If nothing else, maybe it can be put back into service long enough to work on getting a new boom at a more convenient time. Make sure it is out of warranty first I guess. For the older steel booms that would crack they would always plate the darn thing after welding the crack. On cast I don't know if that would help or hurt.
I have welded Ductile Iron fire hydrant extensions using Ni55 rod, but it was not a stress-critical operation. The Lincoln "Metals and How to Weld Them" book recommends similar procedures to cast iron, i.e. preheat to 500-600F and weld with about 60% Ni rod.
i have repaired cracks in ductile iron pipe.[emergency only].it is a bear.preheat ,7018 rods on low amps, post heat.and it will still crack on you. i would not repair anything ductile that was going to have much of a load on it.

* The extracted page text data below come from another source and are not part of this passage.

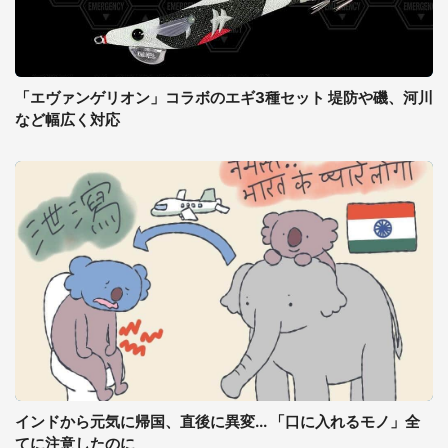
「エヴァンゲリオン」コラボのエギ3種セット 堤防や磯、河川
など幅広く対応
インドから元気に帰国、直後に異変... 「口に入れるモノ」全
てに注意したのに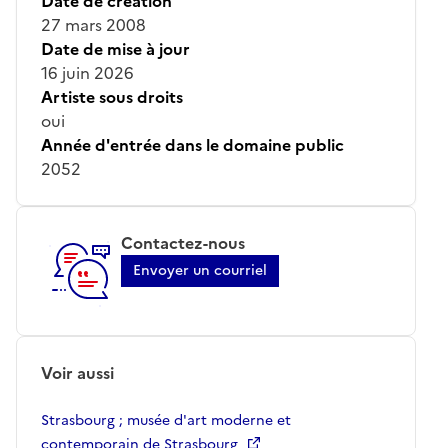
Date de création
27 mars 2008
Date de mise à jour
16 juin 2026
Artiste sous droits
oui
Année d'entrée dans le domaine public
2052
Contactez-nous
Envoyer un courriel
Voir aussi
Strasbourg ; musée d'art moderne et
contemporain de Strasbourg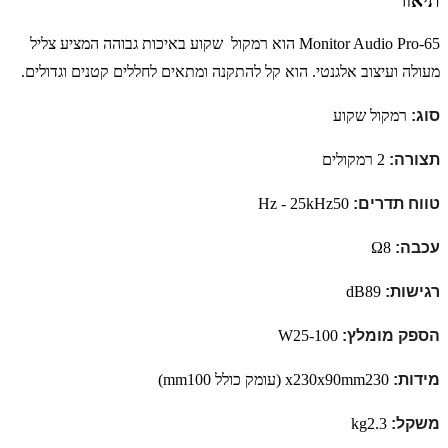
תיאור
Monitor Audio Pro-65
הוא רמקול שקוע באיכות גבוהה המציע צליל
מעולה ועיצוב אלגנטי. הוא קל להתקנה ומתאים לחללים קטנים וגדולים.
סוג:
רמקול שקוע
תצורה:
2 רמקולים
טווח תדרים:
50
Hz - 25kHz
עכבה:
8
Ω
רגישות:
89
dB
הספק מומלץ:
25-100
W
מידות:
230
x230x90mm
(עומק כולל 100
mm
)
משקל:
2.3
kg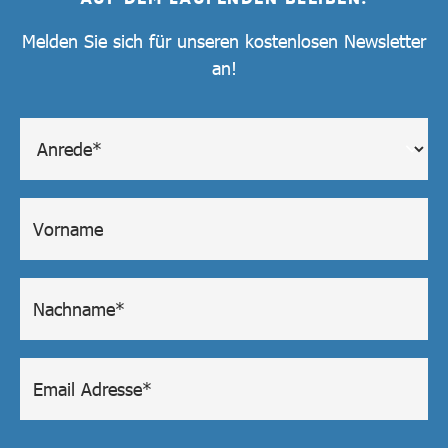
Melden Sie sich für unseren kostenlosen Newsletter
an!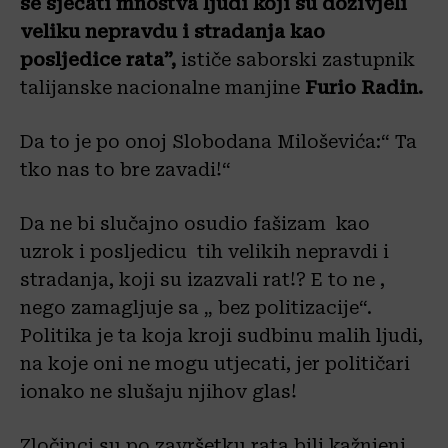
se sjećati mnoštva ljudi koji su doživjeli
veliku nepravdu i stradanja kao
posljedice rata”,
ističe saborski zastupnik
talijanske nacionalne manjine
Furio Radin
.
Da to je po onoj Slobodana Miloševića:“ Ta
tko nas to bre zavadi!“
Da ne bi slučajno osudio fašizam kao
uzrok i posljedicu tih velikih nepravdi i
stradanja, koji su izazvali rat!? E to ne ,
nego zamagljuje sa „ bez politizacije“.
Politika je ta koja kroji sudbinu malih ljudi,
na koje oni ne mogu utjecati, jer političari
ionako ne slušaju njihov glas!
Zločinci su po završetku rata bili kažnjeni,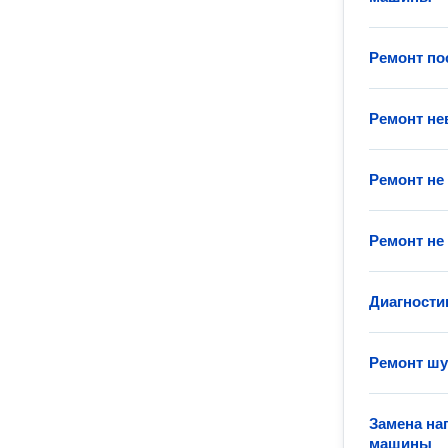
Ремонт п
Ремонт н
Ремонт не
Ремонт не
Диагности
Ремонт ш
Замена на
машины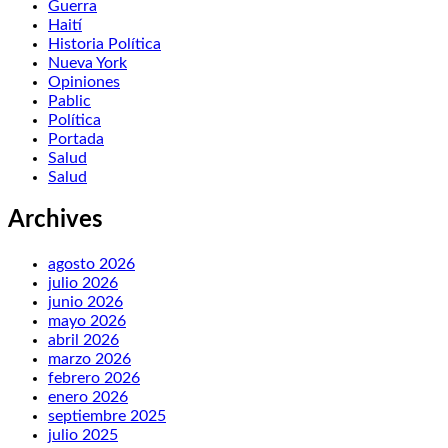
Guerra
Haití
Historia Política
Nueva York
Opiniones
Pablic
Política
Portada
Salud
Salud
Archives
agosto 2026
julio 2026
junio 2026
mayo 2026
abril 2026
marzo 2026
febrero 2026
enero 2026
septiembre 2025
julio 2025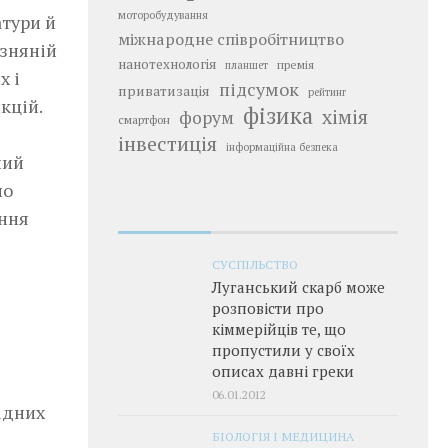
моторобудування
атури й
міжнародне співробітництво
изняній
нанотехнологія
премія
планшет
х і
підсумок
приватизація
рейтинг
кцій.
фізика
хімія
форум
смартфон
інвестиція
інформаційна безпека
ний
но
ання
СУСПІЛЬСТВО
Луганський скарб може
розповісти про
кіммерійців те, що
пропустили у своїх
описах давні греки
06.01.2012
ідних
БІОЛОГІЯ І МЕДИЦИНА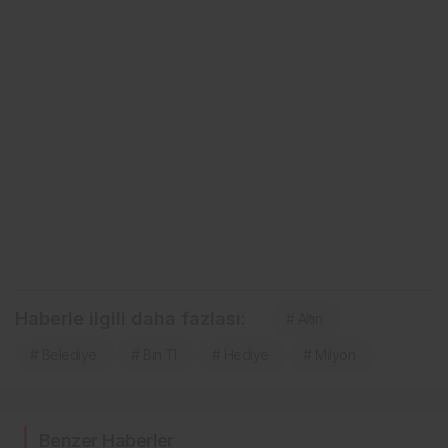
Haberle ilgili daha fazlası:
# Altın
# Belediye
# Bin Tl
# Hediye
# Milyon
Benzer Haberler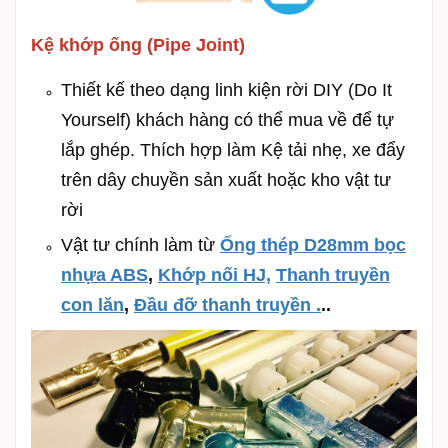
Kệ khớp ống (Pipe Joint)
Thiết kế theo dạng linh kiện rời DIY (Do It
Yourself) khách hàng có thể mua về để tự
lắp ghép. Thích hợp làm Kệ tải nhẹ, xe đẩy
trên dây chuyền sản xuất hoặc kho vật tư
rời
Vật tư chính làm từ
Ống thép D28mm bọc
nhựa ABS
,
Khớp nối HJ,
Thanh truyền
con lăn
,
Đầu đỡ thanh truyền .
..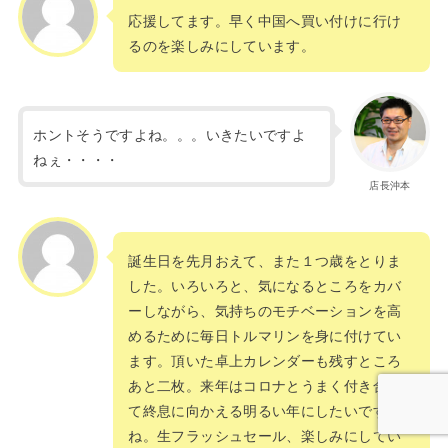
応援してます。早く中国へ買い付けに行け
るのを楽しみにしています。
ホントそうですよね。。。いきたいですよ
ねぇ・・・・
店長沖本
誕生日を先月おえて、また１つ歳をとりま
した。いろいろと、気になるところをカバ
ーしながら、気持ちのモチベーションを高
めるために毎日トルマリンを身に付けてい
ます。頂いた卓上カレンダーも残すところ
あと二枚。来年はコロナとうまく付き合っ
て終息に向かえる明るい年にしたいです
ね。生フラッシュセール、楽しみにしてい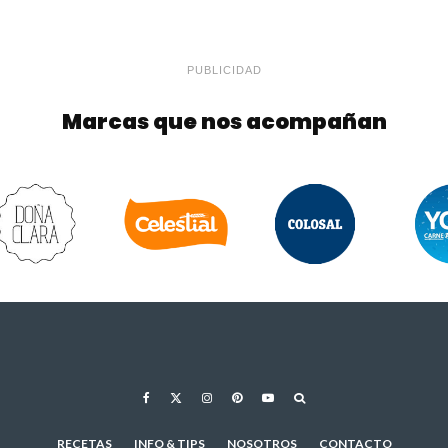
PUBLICIDAD
Marcas que nos acompañan
RECETAS
INFO & TIPS
NOSOTROS
CONTACTO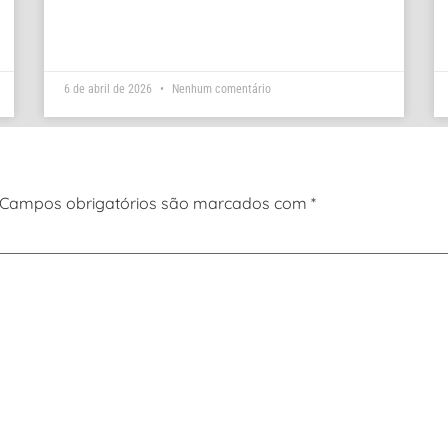
6 de abril de 2026
Nenhum comentário
Campos obrigatórios são marcados com
*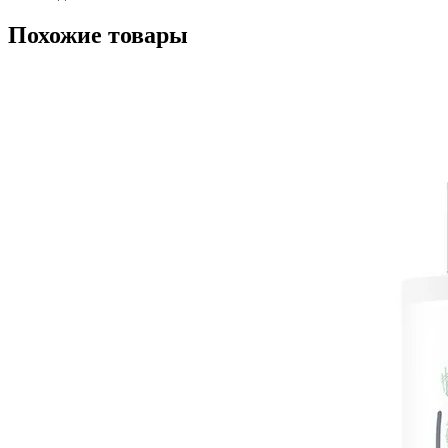
Похожие товары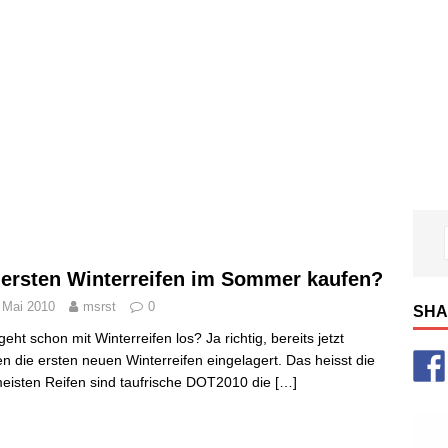
 ersten Winterreifen im Sommer kaufen?
 Mai 2010
msrst
0
SHA
geht schon mit Winterreifen los? Ja richtig, bereits jetzt
n die ersten neuen Winterreifen eingelagert. Das heisst die
meisten Reifen sind taufrische DOT2010 die
[…]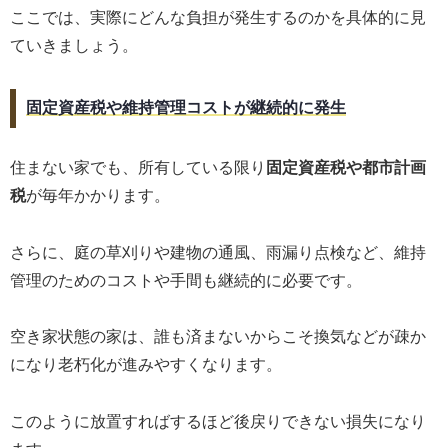
ここでは、実際にどんな負担が発生するのかを具体的に見
ていきましょう。
固定資産税や維持管理コストが継続的に発生
住まない家でも、所有している限り
固定資産税や都市計画
税
が毎年かかります。
さらに、庭の草刈りや建物の通風、雨漏り点検など、維持
管理のためのコストや手間も継続的に必要です。
空き家状態の家は、誰も済まないからこそ換気などが疎か
になり老朽化が進みやすくなります。
このように放置すればするほど後戻りできない損失になり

I'm a big fan of brazing when I can heat the entire part up, I like to vee the joint and then I grind grooves into the joint to make it look like the face of the old meat tenderizing hammers, it gives the braze something to grab onto, and as soon as I'm done I post heat the part and take my chipping hammer and start tapping on the joint to stress relieve it. I forgot to note I also pre heat the part.
On parts that are to big to pre heat I use a nickle rod, slightly preheat and weld an inch at a time and peen with the chipping hammer between each 1" of weld.